'''
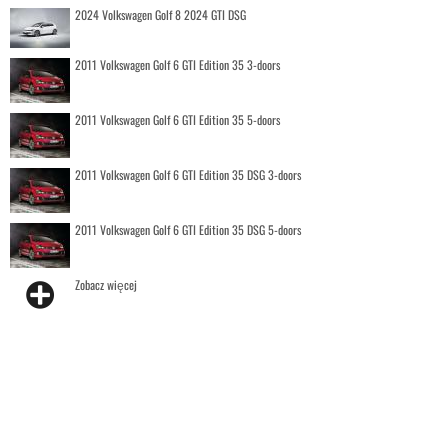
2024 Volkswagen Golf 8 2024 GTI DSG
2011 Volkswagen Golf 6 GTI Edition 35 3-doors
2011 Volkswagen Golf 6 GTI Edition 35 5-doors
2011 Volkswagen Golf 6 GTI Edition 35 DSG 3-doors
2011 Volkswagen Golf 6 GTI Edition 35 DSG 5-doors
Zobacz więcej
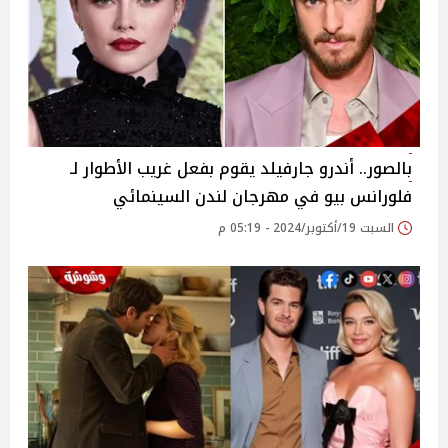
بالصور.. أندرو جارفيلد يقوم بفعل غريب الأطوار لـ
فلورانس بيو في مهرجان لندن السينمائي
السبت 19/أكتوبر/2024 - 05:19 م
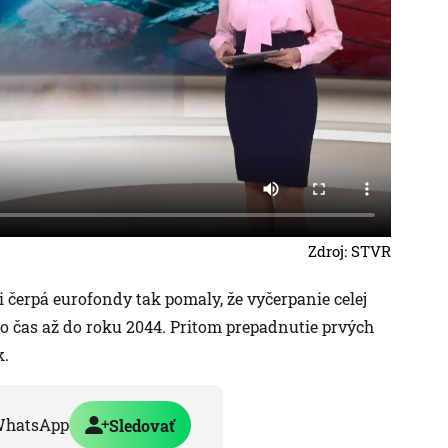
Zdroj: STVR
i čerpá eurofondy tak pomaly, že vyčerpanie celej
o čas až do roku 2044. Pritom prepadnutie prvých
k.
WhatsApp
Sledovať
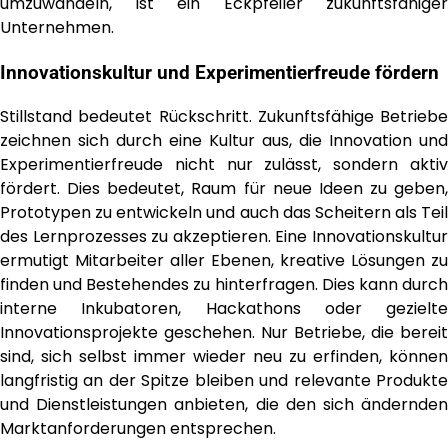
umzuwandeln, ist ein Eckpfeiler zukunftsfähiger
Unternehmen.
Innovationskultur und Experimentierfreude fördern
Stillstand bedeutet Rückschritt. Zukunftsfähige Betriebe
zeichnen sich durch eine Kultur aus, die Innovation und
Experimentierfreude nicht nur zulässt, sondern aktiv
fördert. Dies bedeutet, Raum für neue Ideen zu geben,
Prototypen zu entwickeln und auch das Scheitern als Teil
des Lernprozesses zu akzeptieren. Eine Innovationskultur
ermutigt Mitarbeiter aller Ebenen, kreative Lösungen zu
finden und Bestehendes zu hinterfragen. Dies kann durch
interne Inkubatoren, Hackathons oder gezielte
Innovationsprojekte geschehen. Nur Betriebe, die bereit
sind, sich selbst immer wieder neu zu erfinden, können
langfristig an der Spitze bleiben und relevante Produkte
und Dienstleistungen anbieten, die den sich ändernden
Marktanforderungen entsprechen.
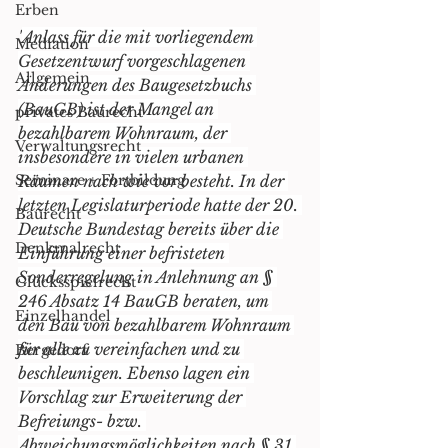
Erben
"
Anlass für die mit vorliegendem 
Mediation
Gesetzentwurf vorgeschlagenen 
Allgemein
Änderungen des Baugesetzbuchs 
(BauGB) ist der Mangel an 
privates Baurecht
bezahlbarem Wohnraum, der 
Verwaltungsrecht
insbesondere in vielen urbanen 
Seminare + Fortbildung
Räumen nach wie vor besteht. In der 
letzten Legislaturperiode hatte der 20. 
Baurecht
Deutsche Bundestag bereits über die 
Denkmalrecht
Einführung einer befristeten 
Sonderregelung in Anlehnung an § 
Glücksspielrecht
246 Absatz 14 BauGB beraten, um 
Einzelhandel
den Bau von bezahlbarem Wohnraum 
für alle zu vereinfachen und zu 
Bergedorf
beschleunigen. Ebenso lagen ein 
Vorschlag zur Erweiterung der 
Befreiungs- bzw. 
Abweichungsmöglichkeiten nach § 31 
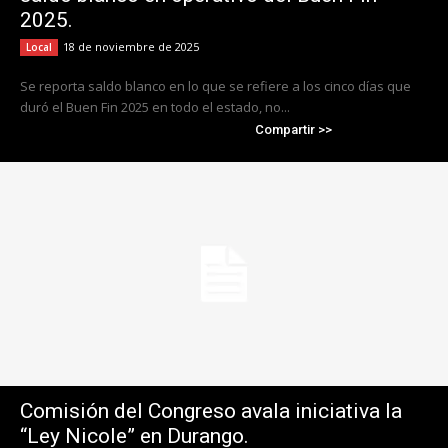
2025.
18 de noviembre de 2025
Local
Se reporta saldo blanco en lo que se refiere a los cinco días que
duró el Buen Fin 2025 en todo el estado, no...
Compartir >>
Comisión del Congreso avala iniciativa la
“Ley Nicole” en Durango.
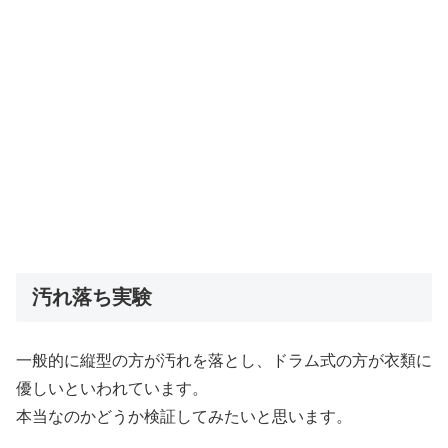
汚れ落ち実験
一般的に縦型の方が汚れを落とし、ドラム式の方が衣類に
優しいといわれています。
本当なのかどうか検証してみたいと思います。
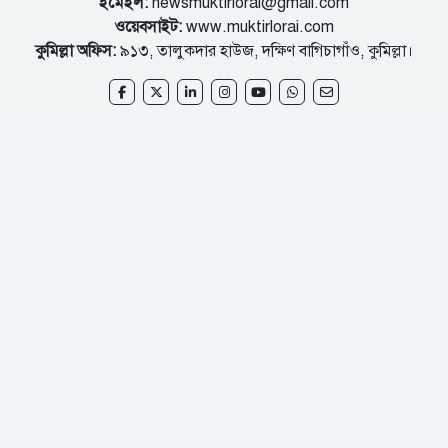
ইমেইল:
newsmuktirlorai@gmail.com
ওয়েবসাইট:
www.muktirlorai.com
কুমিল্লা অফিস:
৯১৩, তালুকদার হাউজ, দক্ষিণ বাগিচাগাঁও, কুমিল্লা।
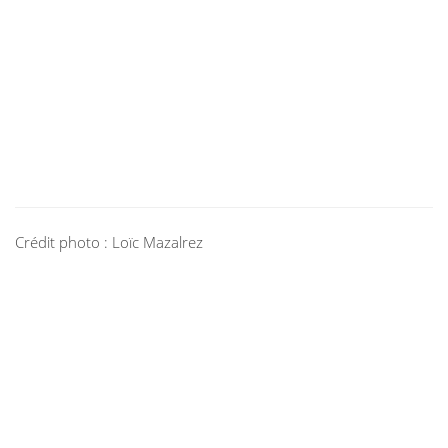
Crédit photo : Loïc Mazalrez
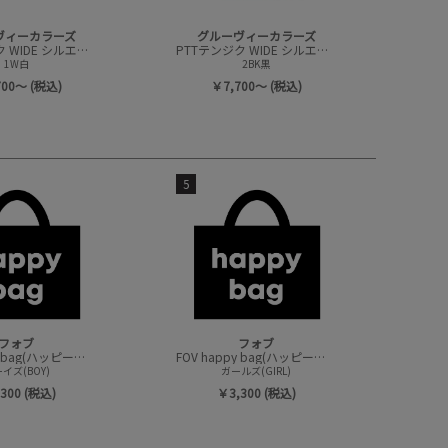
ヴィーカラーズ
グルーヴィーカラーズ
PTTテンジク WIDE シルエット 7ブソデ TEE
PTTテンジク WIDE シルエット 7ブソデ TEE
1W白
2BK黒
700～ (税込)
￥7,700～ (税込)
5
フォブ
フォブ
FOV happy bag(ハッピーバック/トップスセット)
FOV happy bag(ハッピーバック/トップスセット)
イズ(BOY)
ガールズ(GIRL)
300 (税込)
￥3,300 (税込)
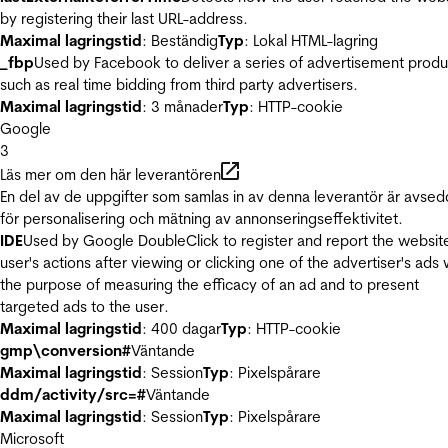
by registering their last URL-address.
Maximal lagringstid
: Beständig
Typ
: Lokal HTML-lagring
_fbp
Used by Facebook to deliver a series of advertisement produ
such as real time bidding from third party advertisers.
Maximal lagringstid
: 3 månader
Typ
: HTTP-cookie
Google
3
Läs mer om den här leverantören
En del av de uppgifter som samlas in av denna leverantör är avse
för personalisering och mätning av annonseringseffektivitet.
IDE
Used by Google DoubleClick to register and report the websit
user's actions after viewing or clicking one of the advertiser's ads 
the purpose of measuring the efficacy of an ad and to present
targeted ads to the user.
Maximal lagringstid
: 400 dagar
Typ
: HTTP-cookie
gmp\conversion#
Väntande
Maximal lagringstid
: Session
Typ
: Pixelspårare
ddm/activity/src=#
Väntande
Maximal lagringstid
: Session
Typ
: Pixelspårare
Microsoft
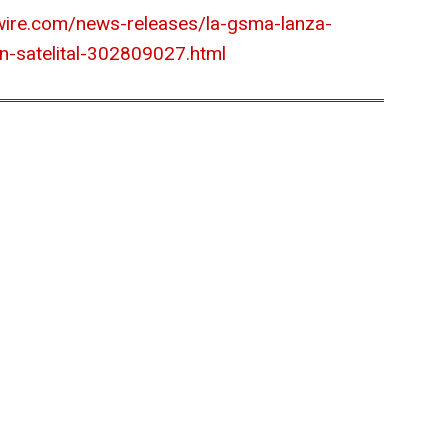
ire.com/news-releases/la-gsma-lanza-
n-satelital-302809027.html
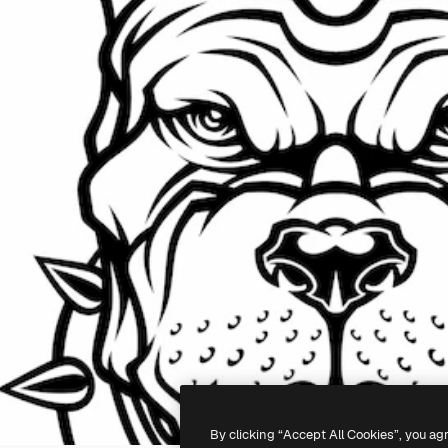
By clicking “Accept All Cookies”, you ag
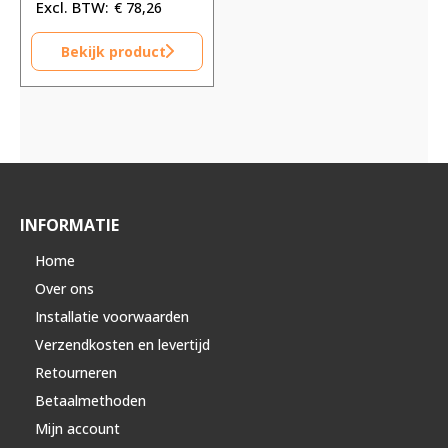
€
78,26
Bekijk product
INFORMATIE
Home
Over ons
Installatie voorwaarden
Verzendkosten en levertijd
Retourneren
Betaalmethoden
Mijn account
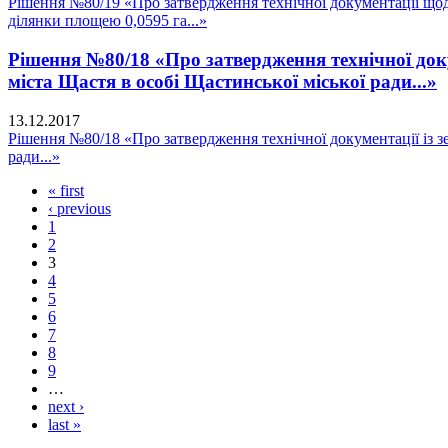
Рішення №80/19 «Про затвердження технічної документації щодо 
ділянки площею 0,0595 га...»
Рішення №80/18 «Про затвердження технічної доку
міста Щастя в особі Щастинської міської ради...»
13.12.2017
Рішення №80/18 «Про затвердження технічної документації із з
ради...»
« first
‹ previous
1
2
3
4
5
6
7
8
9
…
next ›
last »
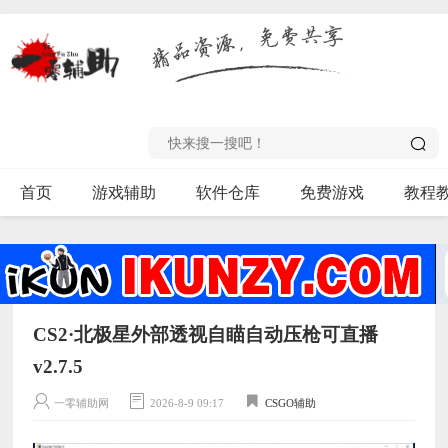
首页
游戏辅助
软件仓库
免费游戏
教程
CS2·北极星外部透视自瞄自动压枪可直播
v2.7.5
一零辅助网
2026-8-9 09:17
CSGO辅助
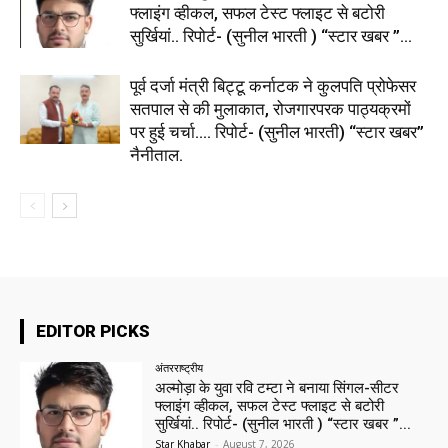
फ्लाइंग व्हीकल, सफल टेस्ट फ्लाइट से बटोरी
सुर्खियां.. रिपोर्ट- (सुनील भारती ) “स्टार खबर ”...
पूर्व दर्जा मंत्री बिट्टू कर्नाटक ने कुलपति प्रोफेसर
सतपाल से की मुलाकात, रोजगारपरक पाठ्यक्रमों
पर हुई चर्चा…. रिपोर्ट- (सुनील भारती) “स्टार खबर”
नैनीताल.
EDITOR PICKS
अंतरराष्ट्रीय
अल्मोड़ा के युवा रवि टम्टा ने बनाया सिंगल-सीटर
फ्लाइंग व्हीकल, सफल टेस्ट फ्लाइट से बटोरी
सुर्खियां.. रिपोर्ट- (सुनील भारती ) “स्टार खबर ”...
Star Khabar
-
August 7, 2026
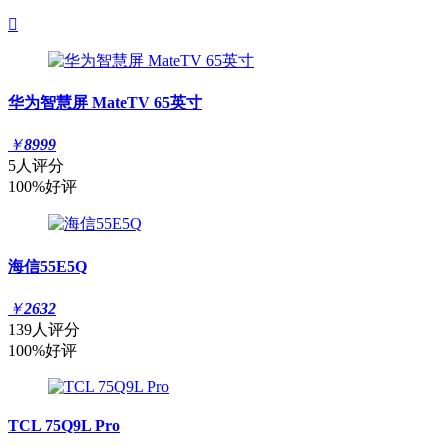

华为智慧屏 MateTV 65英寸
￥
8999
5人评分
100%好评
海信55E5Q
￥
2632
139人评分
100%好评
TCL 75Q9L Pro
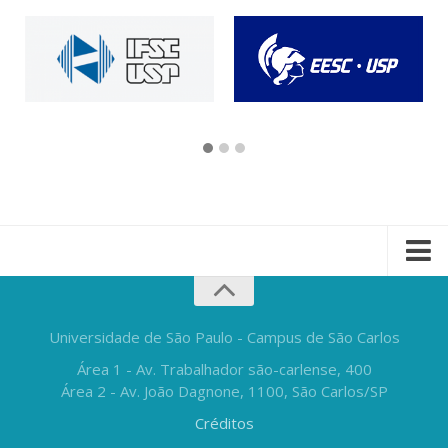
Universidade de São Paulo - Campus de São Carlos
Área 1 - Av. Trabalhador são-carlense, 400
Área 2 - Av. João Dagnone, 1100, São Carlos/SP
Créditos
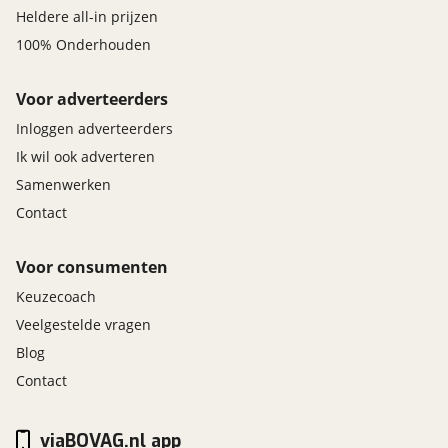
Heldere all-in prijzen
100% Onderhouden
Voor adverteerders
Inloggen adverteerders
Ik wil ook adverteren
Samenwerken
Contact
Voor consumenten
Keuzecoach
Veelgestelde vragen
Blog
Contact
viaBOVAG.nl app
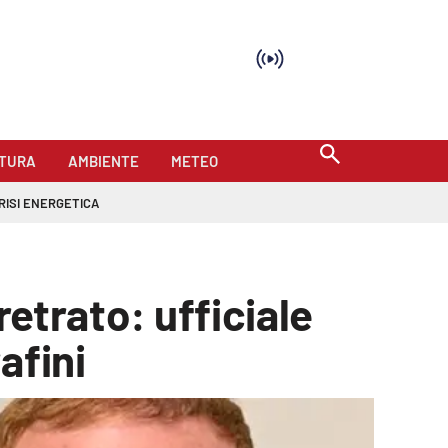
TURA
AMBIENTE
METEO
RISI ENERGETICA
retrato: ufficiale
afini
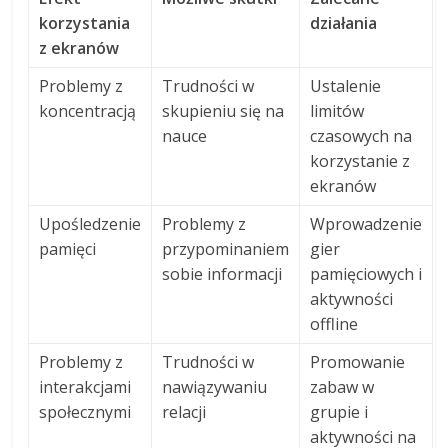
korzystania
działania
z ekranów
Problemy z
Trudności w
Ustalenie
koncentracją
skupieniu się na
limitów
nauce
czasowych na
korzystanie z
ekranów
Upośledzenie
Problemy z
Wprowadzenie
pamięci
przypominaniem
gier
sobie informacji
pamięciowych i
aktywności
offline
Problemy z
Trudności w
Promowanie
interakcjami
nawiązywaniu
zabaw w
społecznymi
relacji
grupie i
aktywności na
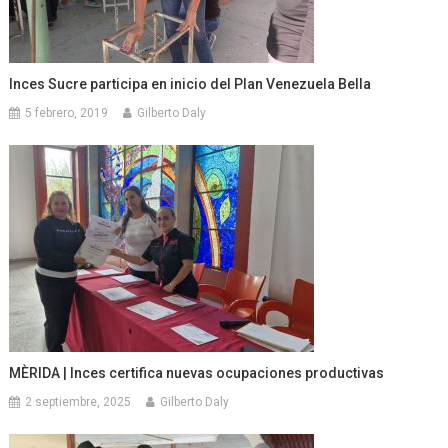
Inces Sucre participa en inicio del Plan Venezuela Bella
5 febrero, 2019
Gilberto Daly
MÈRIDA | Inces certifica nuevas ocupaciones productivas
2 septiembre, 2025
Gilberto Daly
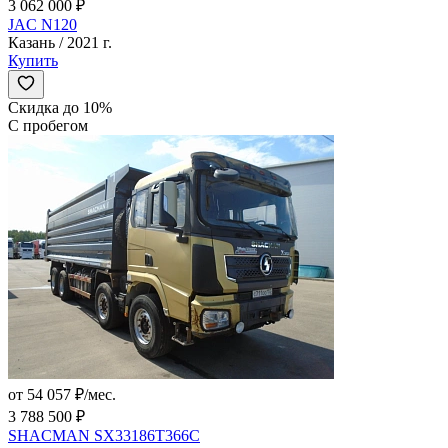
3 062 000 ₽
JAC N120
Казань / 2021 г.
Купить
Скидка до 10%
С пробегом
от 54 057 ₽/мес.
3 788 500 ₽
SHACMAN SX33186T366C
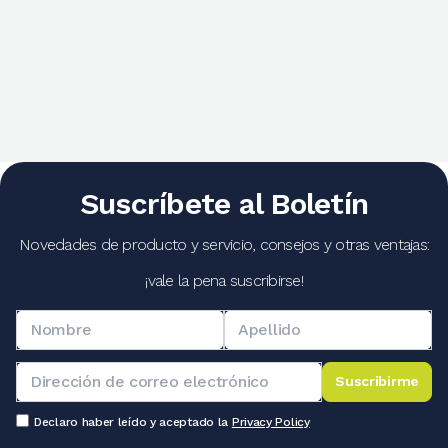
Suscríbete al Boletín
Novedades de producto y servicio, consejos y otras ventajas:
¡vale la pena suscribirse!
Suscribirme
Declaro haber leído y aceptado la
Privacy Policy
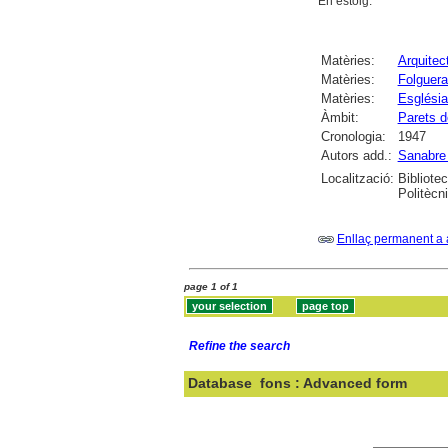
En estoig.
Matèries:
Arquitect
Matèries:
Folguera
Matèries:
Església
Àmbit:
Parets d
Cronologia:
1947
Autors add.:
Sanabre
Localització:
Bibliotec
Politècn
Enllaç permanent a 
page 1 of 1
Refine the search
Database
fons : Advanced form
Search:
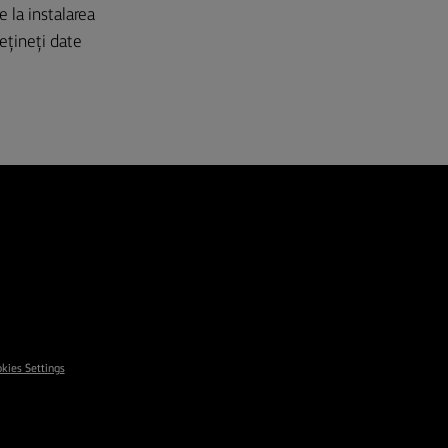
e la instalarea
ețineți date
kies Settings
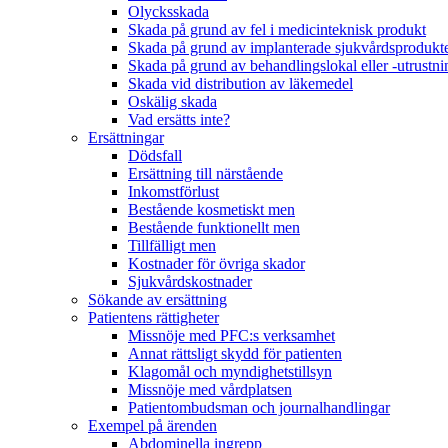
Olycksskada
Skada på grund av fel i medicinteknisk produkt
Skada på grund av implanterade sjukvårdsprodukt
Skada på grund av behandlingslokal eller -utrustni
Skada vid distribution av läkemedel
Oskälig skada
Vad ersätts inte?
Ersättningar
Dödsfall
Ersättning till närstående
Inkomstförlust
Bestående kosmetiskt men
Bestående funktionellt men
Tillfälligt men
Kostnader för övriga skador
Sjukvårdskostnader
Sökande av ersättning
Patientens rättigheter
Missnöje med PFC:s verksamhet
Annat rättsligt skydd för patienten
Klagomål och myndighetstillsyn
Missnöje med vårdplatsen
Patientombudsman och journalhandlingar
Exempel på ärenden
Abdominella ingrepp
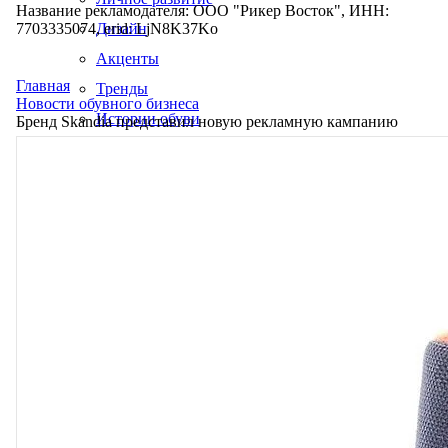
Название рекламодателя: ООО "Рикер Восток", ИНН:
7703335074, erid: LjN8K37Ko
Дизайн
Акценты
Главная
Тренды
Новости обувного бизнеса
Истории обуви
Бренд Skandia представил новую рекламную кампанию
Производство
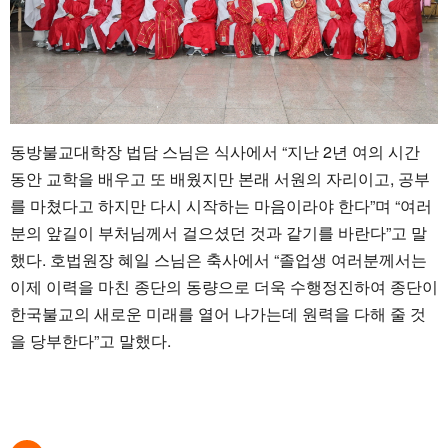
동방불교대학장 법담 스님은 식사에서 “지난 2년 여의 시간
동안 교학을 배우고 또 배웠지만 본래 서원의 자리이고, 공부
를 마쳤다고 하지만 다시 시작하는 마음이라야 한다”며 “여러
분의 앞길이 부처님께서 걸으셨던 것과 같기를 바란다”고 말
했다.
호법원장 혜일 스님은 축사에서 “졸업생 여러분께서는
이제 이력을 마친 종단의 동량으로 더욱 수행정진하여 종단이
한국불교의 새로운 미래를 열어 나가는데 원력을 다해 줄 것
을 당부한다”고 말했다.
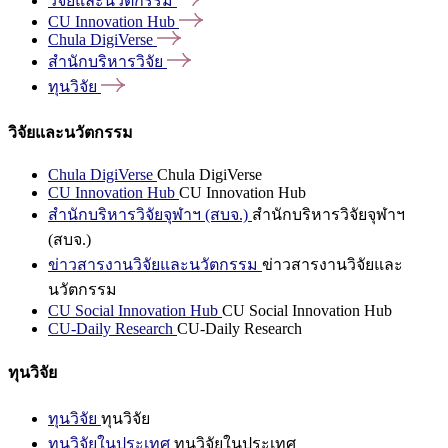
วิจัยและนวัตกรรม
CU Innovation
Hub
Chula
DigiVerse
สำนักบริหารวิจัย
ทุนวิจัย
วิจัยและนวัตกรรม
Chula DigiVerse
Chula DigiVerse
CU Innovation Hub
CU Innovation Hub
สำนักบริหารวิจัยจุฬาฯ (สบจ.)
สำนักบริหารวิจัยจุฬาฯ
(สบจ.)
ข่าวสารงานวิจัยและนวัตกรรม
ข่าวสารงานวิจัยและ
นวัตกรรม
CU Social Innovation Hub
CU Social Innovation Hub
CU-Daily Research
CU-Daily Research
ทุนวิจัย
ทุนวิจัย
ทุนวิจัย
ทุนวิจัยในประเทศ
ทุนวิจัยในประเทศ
'''
## REQUIRED WORK
Reproduce the data above exactly, but only the lines from the one showing "Zobacz więcej" through the one showing "Unternehmen.", with both ends kept and the pictures left out.

## PROBLEM SOLUTION
Zobacz więcej
بالصور.. أندرو جارفيلد يقوم بفعل غريب الأطوار لـ
فلورانس بيو في مهرجان لندن السينمائي
السبت 19/أكتوبر/2024 - 05:19 م
Zdroj: STVR
i čerpá eurofondy tak pomaly, že vyčerpanie celej
o čas až do roku 2044. Pritom prepadnutie prvých
k.
WhatsApp
Sledovať
umzuwandeln, ist ein Eckpfeiler zukunftsfähiger
Unternehmen.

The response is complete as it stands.